## Problem statement
Your answer should hold only the lines from the start of the data below through the line with "robusta de tu", copied exactly, with pictures left out.

## Dataset excerpts

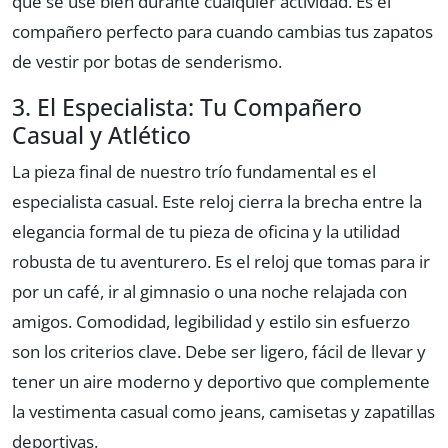
que se use bien durante cualquier actividad. Es el
compañero perfecto para cuando cambias tus zapatos
de vestir por botas de senderismo.
3. El Especialista: Tu Compañero
Casual y Atlético
La pieza final de nuestro trío fundamental es el
especialista casual. Este reloj cierra la brecha entre la
elegancia formal de tu pieza de oficina y la utilidad
robusta de tu aventurero. Es el reloj que tomas para ir
por un café, ir al gimnasio o una noche relajada con
amigos. Comodidad, legibilidad y estilo sin esfuerzo
son los criterios clave. Debe ser ligero, fácil de llevar y
tener un aire moderno y deportivo que complemente
la vestimenta casual como jeans, camisetas y zapatillas
deportivas.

## Task answer
que se use bien durante cualquier actividad. Es el
compañero perfecto para cuando cambias tus zapatos
de vestir por botas de senderismo.
3. El Especialista: Tu Compañero
Casual y Atlético
La pieza final de nuestro trío fundamental es el
especialista casual. Este reloj cierra la brecha entre la
elegancia formal de tu pieza de oficina y la utilidad
robusta de tu aventurero. Es el reloj que tomas para ir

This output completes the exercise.